(Beginning of GIVEN DATA)

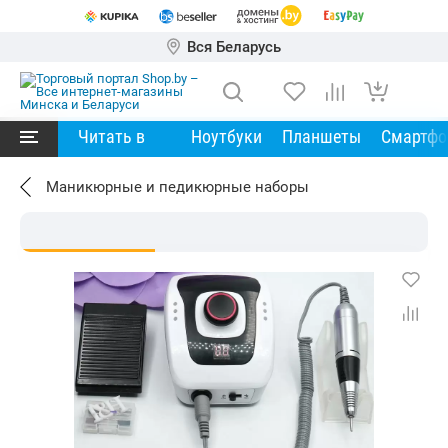
Вся Беларусь
Читать в
Ноутбуки
Планшеты
Смартф
Маникюрные и педикюрные наборы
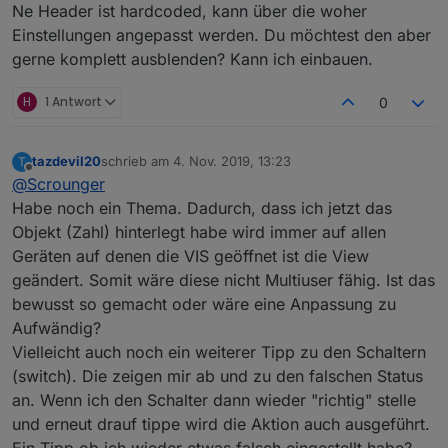
Ne Header ist hardcoded, kann über die woher
Einstellungen angepasst werden. Du möchtest den aber
gerne komplett ausblenden? Kann ich einbauen.
H
1 Antwort
0
tazdevil20
schrieb am
4. Nov. 2019, 13:23
T
zuletzt editiert von
Offline
@
Scrounger
Habe noch ein Thema. Dadurch, dass ich jetzt das
Objekt (Zahl) hinterlegt habe wird immer auf allen
Geräten auf denen die VIS geöffnet ist die View
geändert. Somit wäre diese nicht Multiuser fähig. Ist das
bewusst so gemacht oder wäre eine Anpassung zu
Aufwändig?
Vielleicht auch noch ein weiterer Tipp zu den Schaltern
(switch). Die zeigen mir ab und zu den falschen Status
an. Wenn ich den Schalter dann wieder "richtig" stelle
und erneut drauf tippe wird die Aktion auch ausgeführt.
Ein Tipp ob ich wieder etwas falsch eingestellt habe?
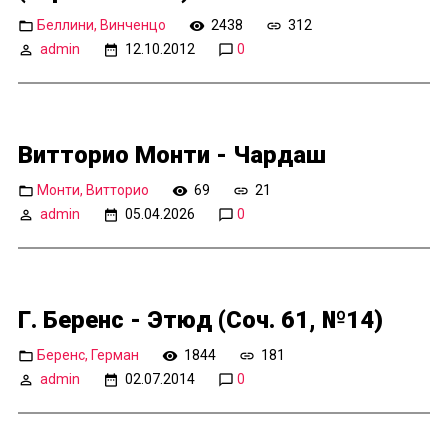
Беллини, Винченцо
2438
312
admin
12.10.2012
0
Витторио Монти - Чардаш
Монти, Витторио
69
21
admin
05.04.2026
0
Г. Беренс - Этюд (Соч. 61, №14)
Беренс, Герман
1844
181
admin
02.07.2014
0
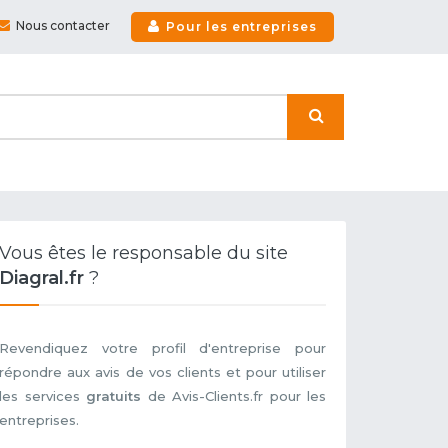
Nous contacter
Pour les entreprises
Vous êtes le responsable du site
Diagral.fr
?
Revendiquez votre profil d'entreprise pour
répondre aux avis de vos clients et pour utiliser
les services
gratuits
de Avis-Clients.fr pour les
entreprises.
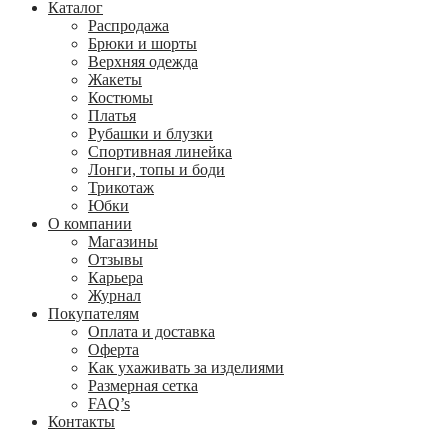
Каталог
Распродажа
Брюки и шорты
Верхняя одежда
Жакеты
Костюмы
Платья
Рубашки и блузки
Спортивная линейка
Лонги, топы и боди
Трикотаж
Юбки
О компании
Магазины
Отзывы
Карьера
Журнал
Покупателям
Оплата и доставка
Оферта
Как ухаживать за изделиями
Размерная сетка
FAQ’s
Контакты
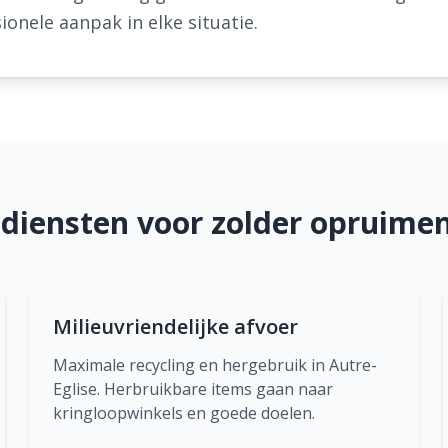
onele aanpak in elke situatie.
diensten voor zolder opruimen 
Milieuvriendelijke afvoer
Maximale recycling en hergebruik in Autre-
Eglise. Herbruikbare items gaan naar
kringloopwinkels en goede doelen.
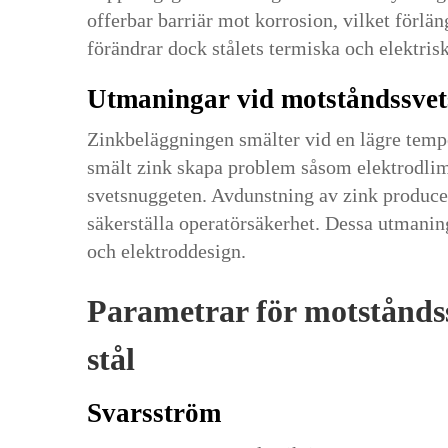
offerbar barriär mot korrosion, vilket förlän
förändrar dock stålets termiska och elektris
Utmaningar vid motståndssvet
Zinkbeläggningen smälter vid en lägre tempe
smält zink skapa problem såsom elektrodlim
svetsnuggeten. Avdunstning av zink produce
säkerställa operatörsäkerhet. Dessa utmanin
och elektroddesign.
Parametrar för motståndss
stål
Svarsström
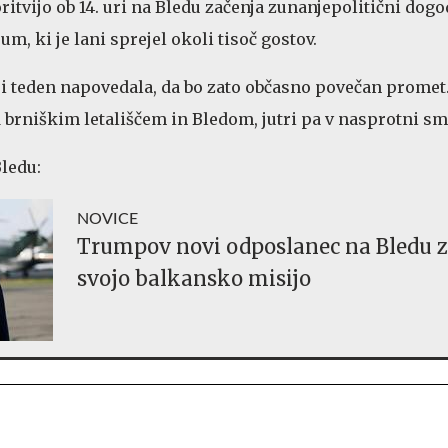
ritvijo ob 14. uri na Bledu začenja zunanjepolitični dog
um, ki je lani sprejel okoli tisoč gostov.
šnji teden napovedala, da bo zato občasno povečan promet
brniškim letališčem in Bledom, jutri pa v nasprotni sm
Bledu:
NOVICE
Trumpov novi odposlanec na Bledu z
svojo balkansko misijo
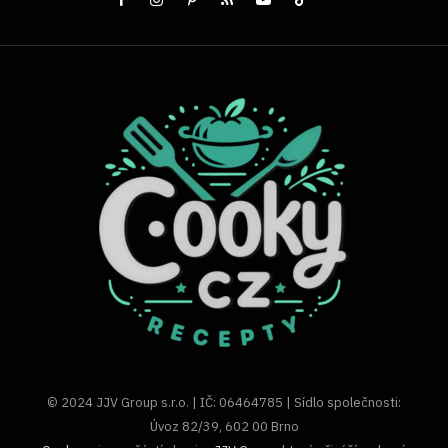
© 2024 JJV Group s.r.o. | IČ: 06464785 | Sídlo společnosti:
Úvoz 82/39, 602 00 Brno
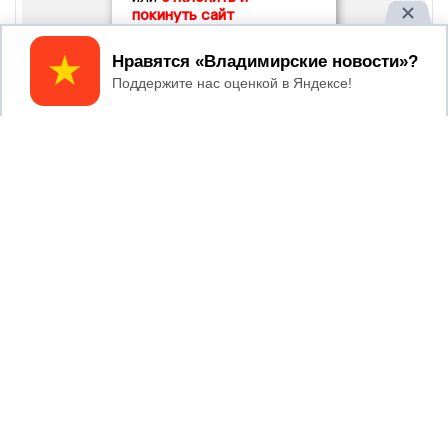
покинуть сайт
Принять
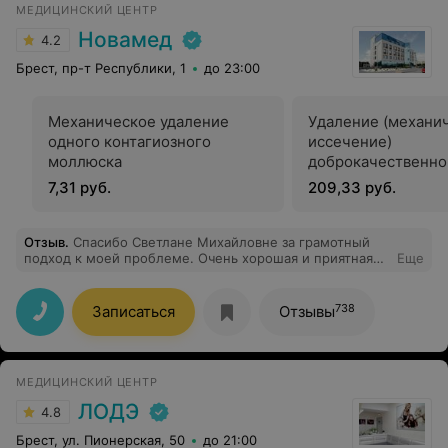
МЕДИЦИНСКИЙ ЦЕНТР
Новамед
4.2
Брест, пр-т Республики, 1
до 23:00
Механическое удаление
Удаление (механи
одного контагиозного
иссечение)
моллюска
доброкачественно
новообразования 
7,31 руб.
209,33 руб.
туловища (более 1
Отзыв
.
Спасибо Светлане Михайловне за грамотный
подход к моей проблеме. Очень хорошая и приятная
Еще
женщина. Рекомендую
738
Записаться
Отзывы
МЕДИЦИНСКИЙ ЦЕНТР
ЛОДЭ
4.8
Брест, ул. Пионерская, 50
до 21:00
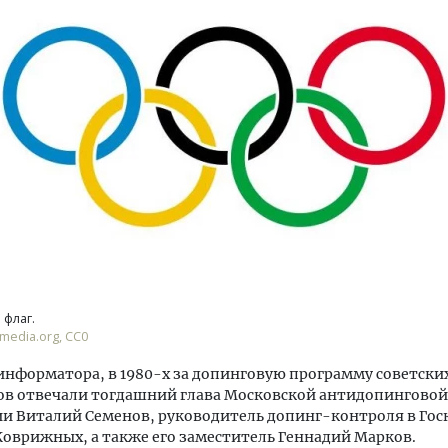
м новые берега. Гендиректор
Архитектурный код начин
лищной инициативы» Юрий
земли. Мощение крупно
лов — о том, как девелоперу
плитами становится нов
ваться на плаву, когда рынок
стандартом благоустрой
рмит
СТРОИТЕЛЬСТВО
ОИТЕЛЬСТВО
флаг.
media.org, СС0
информатора, в 1980-х за допинговую программу советски
ов отвечали тогдашний глава Московской антидопинговой
и Виталий Семенов, руководитель допинг-контроля в Го
оврижных, а также его заместитель Геннадий Марков.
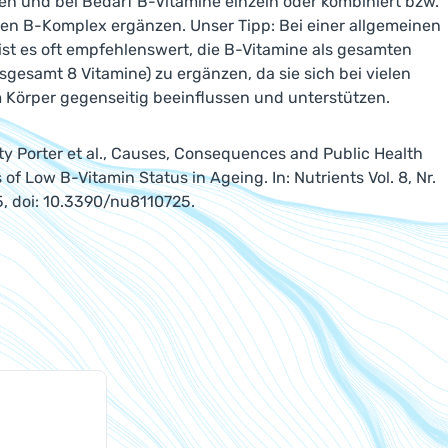
en und bei Bedarf B-Vitamine einzeln oder kombiniert bzw.
n B-Komplex ergänzen. Unser Tipp: Bei einer allgemeinen
st es oft empfehlenswert, die B-Vitamine als gesamten
sgesamt 8 Vitamine) zu ergänzen, da sie sich bei vielen
 Körper gegenseitig beeinflussen und unterstützen.
sty Porter et al., Causes, Consequences and Public Health
 of Low B-Vitamin Status in Ageing. In: Nutrients Vol. 8, Nr.
25, doi: 10.3390/nu8110725.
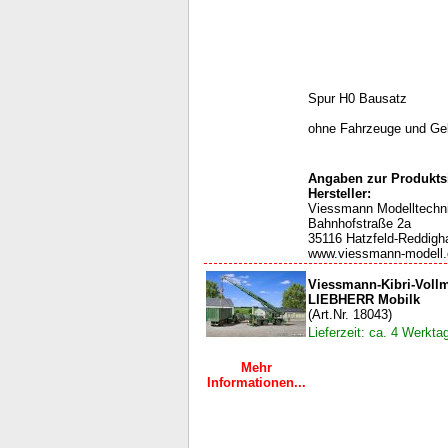
Spur H0 Bausatz
ohne Fahrzeuge und Ge
Angaben zur Produktsi
Hersteller:
Viessmann Modelltech
Bahnhofstraße 2a
35116 Hatzfeld-Reddigh
www.viessmann-modell
Viessmann-Kibri-Voll
LIEBHERR Mobilk
(Art.Nr. 18043)
Lieferzeit: ca. 4 Werkta
Mehr
Informationen...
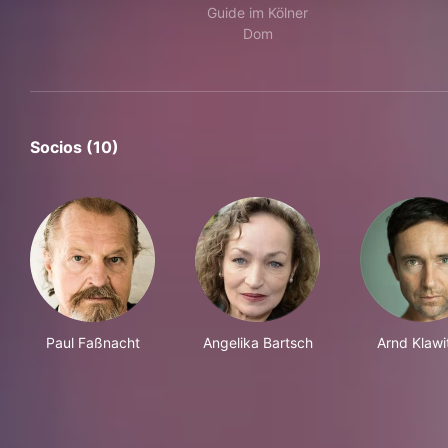
Guide im Kölner
Dom
Socios (10)
Paul Faßnacht
Angelika Bartsch
Arnd Klawi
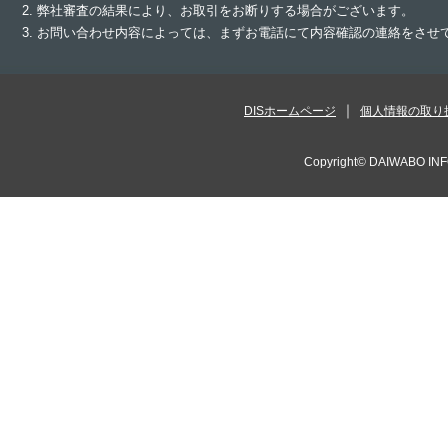
2. 弊社審査の結果により、お取引をお断りする場合がございます。
3. お問い合わせ内容によっては、まずお電話にて内容確認の連絡をさ
DISホームページ
個人情報の取り
Copyright©
DAIWABO INF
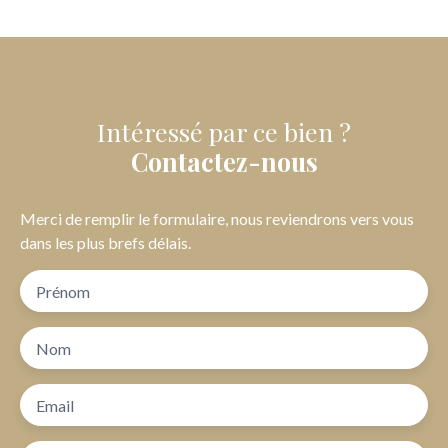
Intéressé par ce bien ?
Contactez-nous
Merci de remplir le formulaire, nous reviendrons vers vous
dans les plus brefs délais.
Prénom
Nom
Email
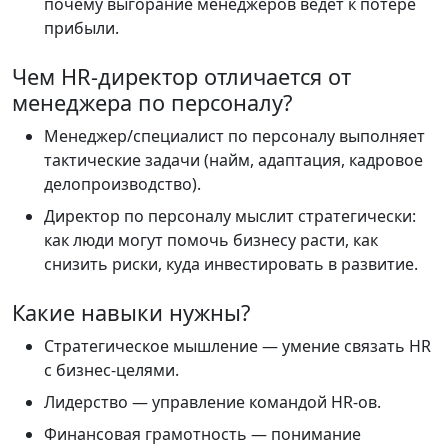
почему выгорание менеджеров ведёт к потере
прибыли.
Чем HR-директор отличается от
менеджера по персоналу?
Менеджер/специалист по персоналу выполняет
тактические задачи (найм, адаптация, кадровое
делопроизводство).
Директор по персоналу мыслит стратегически:
как люди могут помочь бизнесу расти, как
снизить риски, куда инвестировать в развитие.
Какие навыки нужны?
Стратегическое мышление — умение связать HR
с бизнес-целями.
Лидерство — управление командой HR-ов.
Финансовая грамотность — понимание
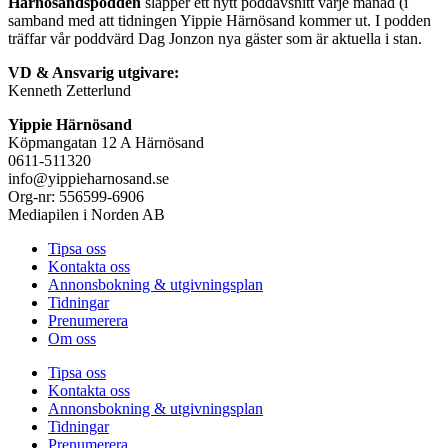
Härnösandspodden
släpper ett nytt poddavsnitt varje månad (i
samband med att tidningen Yippie Härnösand kommer ut. I podden
träffar vår poddvärd Dag Jonzon nya gäster som är aktuella i stan.
VD & Ansvarig utgivare:
Kenneth Zetterlund
Yippie Härnösand
Köpmangatan 12 A Härnösand
0611-511320
info@yippieharnosand.se
Org-nr: 556599-6906
Mediapilen i Norden AB
Tipsa oss
Kontakta oss
Annonsbokning & utgivningsplan
Tidningar
Prenumerera
Om oss
Tipsa oss
Kontakta oss
Annonsbokning & utgivningsplan
Tidningar
Prenumerera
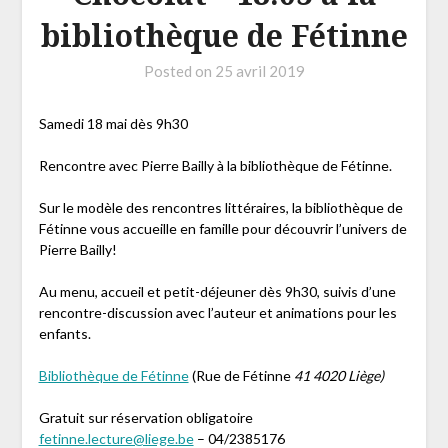
bibliothèque de Fétinne
Posted on
25 avril 2019
Samedi 18 mai dès 9h30
Rencontre avec Pierre Bailly à la bibliothèque de Fétinne.
Sur le modèle des rencontres littéraires, la bibliothèque de
Fétinne vous accueille en famille pour découvrir l’univers de
Pierre Bailly!
Au menu, accueil et petit-déjeuner dès 9h30, suivis d’une
rencontre-discussion avec l’auteur et animations pour les
enfants.
Bibliothèque de Fétinne
(Rue de Fétinne
41 4020 Liège)
Gratuit sur réservation obligatoire
fetinne.lecture@liege.be
– 04/2385176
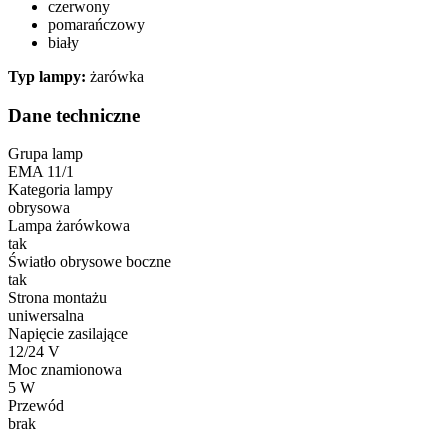
czerwony
pomarańczowy
biały
Typ lampy:
żarówka
Dane techniczne
Grupa lamp
EMA 11/1
Kategoria lampy
obrysowa
Lampa żarówkowa
tak
Światło obrysowe boczne
tak
Strona montażu
uniwersalna
Napięcie zasilające
12/24 V
Moc znamionowa
5 W
Przewód
brak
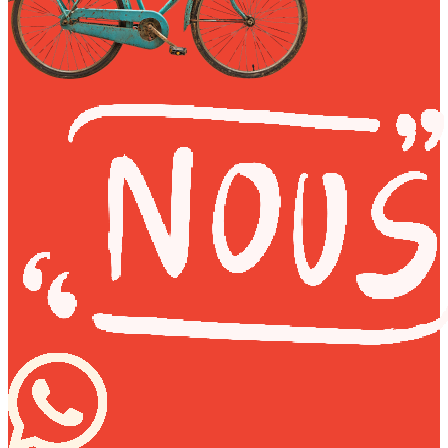
My Tea Box
NaturaBaie
Nature Artizan
Oopsie Daisy
Pigment It Pottery
Planty Mauritius
Saskia
Save A Sail
Sesame Moris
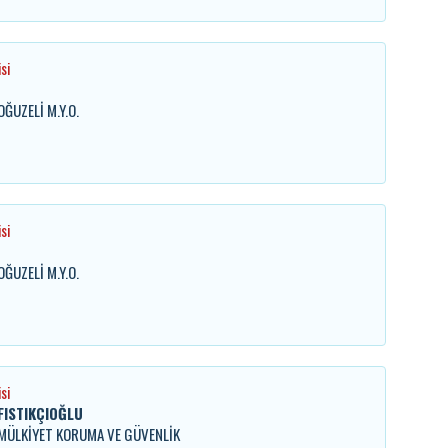
si
OĞUZELİ M.Y.O.
si
U
OĞUZELİ M.Y.O.
si
FISTIKÇIOĞLU
. MÜLKİYET KORUMA VE GÜVENLİK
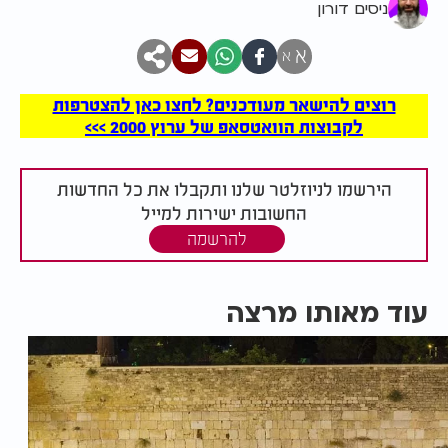
ניסים דורון
א
א
רוצים להישאר מעודכנים? לחצו כאן להצטרפות
לקבוצות הוואטסאפ של ערוץ 2000 >>>
הירשמו לניוזלטר שלנו ותקבלו את כל החדשות
החשובות ישירות למייל
להרשמה
עוד מאותו מרצה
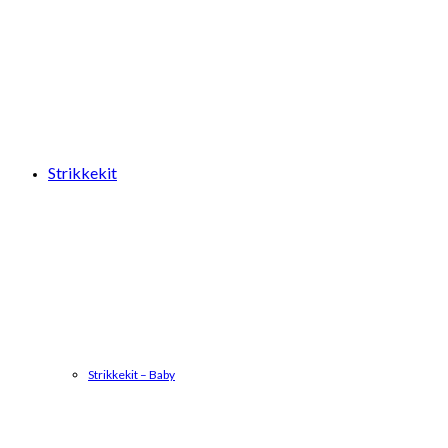
Strikkekit
Strikkekit – Baby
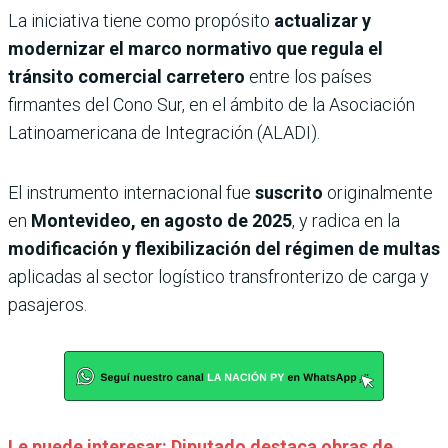
La iniciativa tiene como propósito
actualizar y
modernizar el marco normativo que regula el
tránsito comercial carretero
entre los países
firmantes del Cono Sur, en el ámbito de la Asociación
Latinoamericana de Integración (ALADI).
El instrumento internacional fue
suscrito
originalmente
en
Montevideo, en agosto de 2025
, y radica en la
modificación y flexibilización del régimen de multas
aplicadas al sector logístico transfronterizo de carga y
pasajeros.
Le puede interesar: Diputado destaca obras de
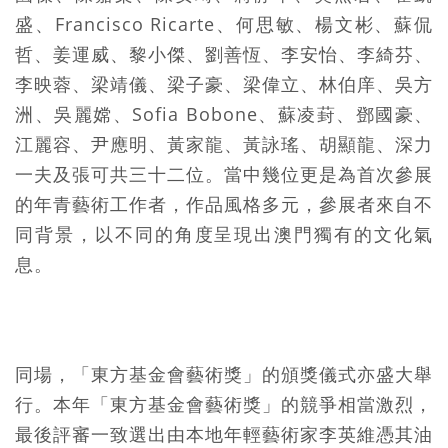
盛、Francisco Ricarte、何思敏、楊文彬、蘇侃
哲、姜運威、黎小傑、劉善恆、李安怡、李綺芬、
李映蓉、梁靖儀、梁子豪、梁偉立、林伯庠、吳方
洲、吳麗嫦、Sofia Bobone、蘇凌葑、鄧國豪、
江麗容、尹應明、黃家龍、黃詠瑤、胡顯龍、深力
一夫及張可共三十二位。當中幾位更是為首次參展
的年青藝術工作者，作品風格多元，參展者來自不
同背景，以不同的角度呈現出澳門獨有的文化氣
息。
同場，「東方基金會藝術獎」的頒獎儀式亦盛大舉
行。本年「東方基金會藝術獎」的競爭相當激烈，
最後評審一致選出由本地年輕藝術家李英維憑其油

(End of GIVEN DATA)

* _TASK REQUIREMENTS_
Reproduce the lines above beginning at the line that contains "25, doi: 10.3390/nu8110725." and ending at the line that contains "как люди могут помочь бизнесу расти, как". No pictures.

* _OUTPUT FOR THIS EXERCISE_
25, doi: 10.3390/nu8110725.
Spur H0 Bausatz
ohne Fahrzeuge und Ge
Angaben zur Produktsi
Hersteller:
Viessmann Modelltech
Bahnhofstraße 2a
35116 Hatzfeld-Reddigh
www.viessmann-modell
Viessmann-Kibri-Voll
LIEBHERR Mobilk
(Art.Nr. 18043)
Lieferzeit: ca. 4 Werkta
Mehr
Informationen...
Guide im Kölner
Dom
Socios (10)
Paul Faßnacht
Angelika Bartsch
Arnd Klawi
2. 弊社審査の結果により、お取引をお断りする場合がございます。
3. お問い合わせ内容によっては、まずお電話にて内容確認の連絡をさ
DISホームページ
個人情報の取り
Copyright©
DAIWABO INF
Intéressé par ce bien ?
Contactez-nous
Merci de remplir le formulaire, nous reviendrons vers vous
dans les plus brefs délais.
Prénom
Nom
Email
почему выгорание менеджеров ведёт к потере
прибыли.
Чем HR-директор отличается от
менеджера по персоналу?
Менеджер/специалист по персоналу выполняет
тактические задачи (найм, адаптация, кадровое
делопроизводство).
Директор по персоналу мыслит стратегически:
как люди могут помочь бизнесу расти, как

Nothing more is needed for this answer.